The visit came one year after the centenary of the apparitions in which the Virgin Mary asked for the consecration of Russia to her Immaculate Heart, and at a time when the Russian Orthodox Church sees itself as threatened by attempts by the Ukrainian Orthodox Church to break away from its jurisdiction. Ecumenical Patriarch Bartholomew has indicated that he is prepared to grant self-governing status (autocephaly) to the Ukrainian Orthodox Church.
Hilarion was welcomed by Cardinal António Marto, Bishop of Leiria-Fatima, who thanked the Metropolitan for the “testimony that the Russian Orthodox Church has given to foster good relations between the two Churches”.
Cardinal Marto said that he is “always interested in the relationship between the Patriarchal Church of Moscow and the Holy See, especially when Metropolitan Hilarion visits Pope Francis”.
At a meeting at the Vatican on 30 May this year between the Pope and a Russian Orthodox delegation led by Metropolitan Hilarion, Francis emphasised the common ground between the Churches, and assured Metropolitan Hilarion that the Vatican has no desire to interfere in internal Russian Orthodoxy. “I want to confirm most of all in front of you dear brother and before you all that the Catholic Church will never allow an attitude of division to be born on its own. We will never allow it. I do not want it. In Moscow, in Russia, there is only one Patriarchate, yours. We will not have another,” Francis told him.

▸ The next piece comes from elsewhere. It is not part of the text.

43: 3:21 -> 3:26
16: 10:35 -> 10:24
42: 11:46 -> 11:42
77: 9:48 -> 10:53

Metropolitan Hilarion has been campaigning vigorously against the moves by the Ukrainian Orthodox Church to declare itself autocephalous. Jurisdiction from Moscow has endured over centuries, but has been increasingly challenged from Kiev since Ukraine broke away from the Soviet Union in 1991, and especially since Russia’s annexation of Crimea in 2014 and the ongoing “frozen war” between Kiev – and Moscow – backed forces in the east of the country.
“I know that there has been a flourishing of Christianity in the Russian Orthodox Church, and in this way we are living a moment of important collaboration between the Orthodox Church and the Catholic Church in Europe to defend the great Christian values,” Cardinal Marto told Hilarion at Fatima. He asked Hilarion to convey “cordial greetings” to Patriarch Kirill of Moscow.

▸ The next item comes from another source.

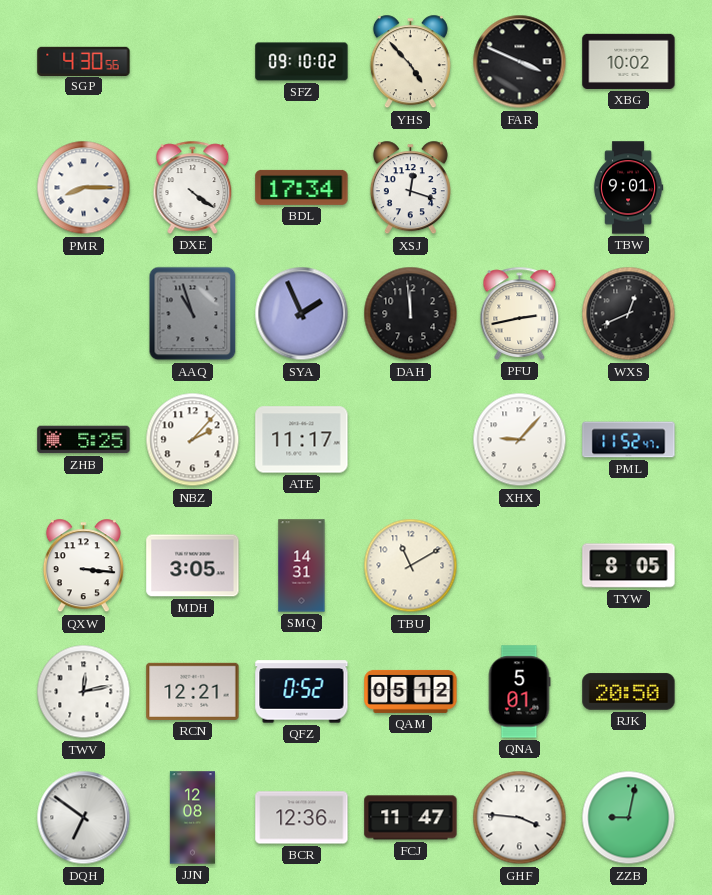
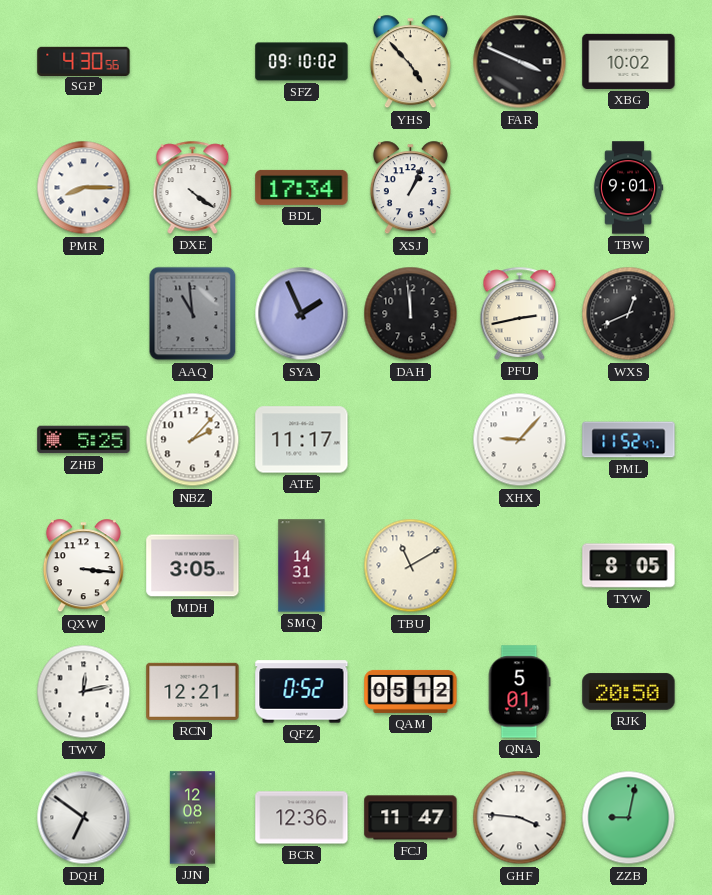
XSJ: 12:18 -> 1:04
AAQ: 10:57 -> 10:59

For his part, Hilarion said that when the programme for his two days in Portugal was outlined, the request to visit Fatima was a priority for him personally because he wanted to see this “place of peace”. In the Chapel of the Apparitions he prayed in silence, and asked to place a candle there.

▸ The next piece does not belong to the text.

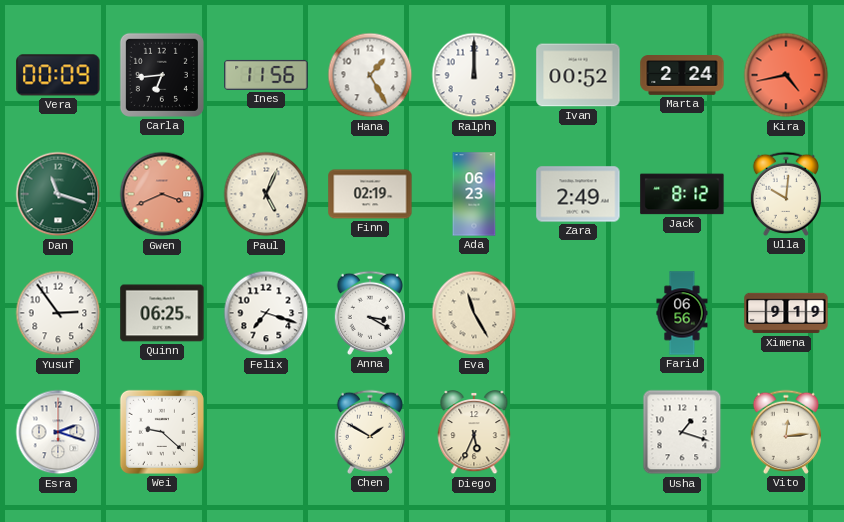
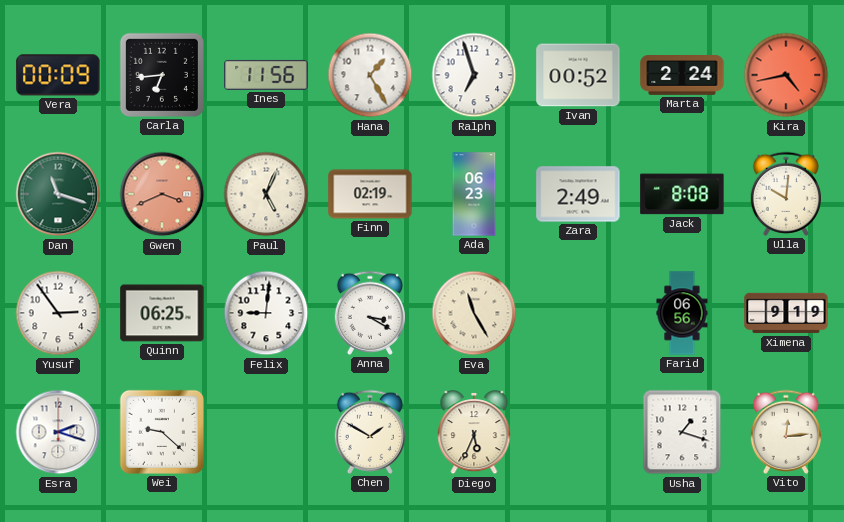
Ralph: 12:00 -> 6:57
Jack: 8:12 -> 8:08
Felix: 7:18 -> 9:01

Whether or not Russia has been consecrated to the Immaculate Heart of Mary in accordance with the expressed wish of the Virgin Mary is a matter of some dispute.Pope Saint John Paul II consecrated the world, including Russia, to Mary’s Immaculate Heart on 25 March 1984, seven years before the collapse of the Soviet Union. However, speaking on 13 May 2017, Cardinal Paul Josef Cordes, former president of the Pontifical Council Cor Unum, recalled his conversation with Pope John Paul II after the 1984 consecration, when the statue of Our Lady of Fatima was in Rome. “Obviously, for a long time [the pope] had dealt with that significant mission which the Mother of God had given to the seer children there,” Cardinal Cordes said. “However, he held back to mention Russia explicitly, because the Vatican diplomats had urgently asked him not to mention this country because otherwise political conflicts might perhaps arise.”